[Collected data]
■ ■ ■ ■ ■
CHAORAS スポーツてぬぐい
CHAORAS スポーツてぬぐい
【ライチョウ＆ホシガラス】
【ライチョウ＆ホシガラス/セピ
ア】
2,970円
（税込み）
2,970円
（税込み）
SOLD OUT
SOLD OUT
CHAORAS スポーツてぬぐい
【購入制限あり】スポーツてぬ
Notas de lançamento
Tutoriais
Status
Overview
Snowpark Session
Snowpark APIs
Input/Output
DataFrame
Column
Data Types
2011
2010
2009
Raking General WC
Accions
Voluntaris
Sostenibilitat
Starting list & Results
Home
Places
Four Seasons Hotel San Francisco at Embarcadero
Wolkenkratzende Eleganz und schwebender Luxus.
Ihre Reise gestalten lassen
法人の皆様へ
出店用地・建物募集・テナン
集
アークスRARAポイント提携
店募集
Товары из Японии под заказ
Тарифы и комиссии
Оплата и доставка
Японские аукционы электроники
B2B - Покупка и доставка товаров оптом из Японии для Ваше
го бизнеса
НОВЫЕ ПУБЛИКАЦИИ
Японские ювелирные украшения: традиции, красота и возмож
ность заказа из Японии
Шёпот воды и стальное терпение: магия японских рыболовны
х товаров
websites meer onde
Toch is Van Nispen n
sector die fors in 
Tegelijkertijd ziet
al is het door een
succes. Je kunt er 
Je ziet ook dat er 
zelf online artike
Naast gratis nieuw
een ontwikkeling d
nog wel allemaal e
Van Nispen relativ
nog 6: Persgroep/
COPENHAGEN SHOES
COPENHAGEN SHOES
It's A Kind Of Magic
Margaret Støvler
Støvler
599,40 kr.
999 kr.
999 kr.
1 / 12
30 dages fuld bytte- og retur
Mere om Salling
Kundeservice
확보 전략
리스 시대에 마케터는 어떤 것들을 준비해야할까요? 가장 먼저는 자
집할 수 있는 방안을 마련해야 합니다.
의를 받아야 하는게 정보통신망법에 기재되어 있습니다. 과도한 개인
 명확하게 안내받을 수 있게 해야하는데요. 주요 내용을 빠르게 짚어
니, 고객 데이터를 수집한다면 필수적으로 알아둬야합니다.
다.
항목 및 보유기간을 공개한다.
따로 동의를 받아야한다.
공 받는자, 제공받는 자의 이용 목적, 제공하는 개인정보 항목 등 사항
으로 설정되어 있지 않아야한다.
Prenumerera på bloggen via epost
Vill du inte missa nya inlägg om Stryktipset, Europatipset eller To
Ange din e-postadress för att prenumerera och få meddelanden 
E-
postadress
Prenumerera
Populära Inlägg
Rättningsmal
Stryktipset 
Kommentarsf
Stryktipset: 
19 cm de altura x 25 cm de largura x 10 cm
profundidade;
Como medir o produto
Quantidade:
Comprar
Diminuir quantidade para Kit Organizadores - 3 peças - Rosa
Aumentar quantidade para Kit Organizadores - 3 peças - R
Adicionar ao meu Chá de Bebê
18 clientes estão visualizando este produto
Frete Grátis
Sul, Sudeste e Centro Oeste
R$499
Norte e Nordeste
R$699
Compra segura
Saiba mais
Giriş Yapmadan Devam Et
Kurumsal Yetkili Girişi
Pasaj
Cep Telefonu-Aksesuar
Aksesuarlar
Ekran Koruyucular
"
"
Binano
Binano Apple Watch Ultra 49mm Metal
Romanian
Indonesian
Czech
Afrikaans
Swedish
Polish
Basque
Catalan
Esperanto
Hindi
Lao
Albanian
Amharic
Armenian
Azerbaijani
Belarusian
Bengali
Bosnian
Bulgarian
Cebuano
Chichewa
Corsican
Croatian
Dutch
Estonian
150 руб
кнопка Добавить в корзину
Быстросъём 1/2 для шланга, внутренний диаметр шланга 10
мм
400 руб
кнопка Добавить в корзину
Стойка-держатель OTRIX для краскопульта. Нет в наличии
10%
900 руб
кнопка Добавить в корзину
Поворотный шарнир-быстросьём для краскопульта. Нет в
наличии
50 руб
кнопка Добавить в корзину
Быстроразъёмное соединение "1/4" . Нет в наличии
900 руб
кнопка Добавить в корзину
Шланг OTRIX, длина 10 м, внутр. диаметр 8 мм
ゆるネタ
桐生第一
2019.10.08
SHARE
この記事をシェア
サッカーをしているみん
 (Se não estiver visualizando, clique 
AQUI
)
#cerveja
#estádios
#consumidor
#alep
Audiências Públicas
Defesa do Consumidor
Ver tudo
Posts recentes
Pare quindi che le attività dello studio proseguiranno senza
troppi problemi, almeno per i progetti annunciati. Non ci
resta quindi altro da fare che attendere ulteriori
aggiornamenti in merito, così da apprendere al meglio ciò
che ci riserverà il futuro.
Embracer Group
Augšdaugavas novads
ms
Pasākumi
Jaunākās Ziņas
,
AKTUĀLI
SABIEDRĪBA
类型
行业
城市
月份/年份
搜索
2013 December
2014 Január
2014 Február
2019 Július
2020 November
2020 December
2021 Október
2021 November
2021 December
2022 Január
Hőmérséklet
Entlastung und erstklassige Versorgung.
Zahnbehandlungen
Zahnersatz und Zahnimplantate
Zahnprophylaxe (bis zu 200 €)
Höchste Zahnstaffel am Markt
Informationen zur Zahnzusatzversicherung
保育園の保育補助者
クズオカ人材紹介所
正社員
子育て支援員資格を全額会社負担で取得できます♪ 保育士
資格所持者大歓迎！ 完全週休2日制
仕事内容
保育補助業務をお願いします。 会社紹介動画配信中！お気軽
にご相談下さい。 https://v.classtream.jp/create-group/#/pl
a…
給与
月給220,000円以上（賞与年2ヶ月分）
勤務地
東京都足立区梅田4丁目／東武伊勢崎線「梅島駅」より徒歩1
■ ■ ■ ■ ■
■ **AIM OF THE TASK**:
Among the records, find every line holding the word "краскопульта" and copy it.

■ **ANSWER AREA**:
Стойка-держатель OTRIX для краскопульта. Нет в наличии
Поворотный шарнир-быстросьём для краскопульта. Нет в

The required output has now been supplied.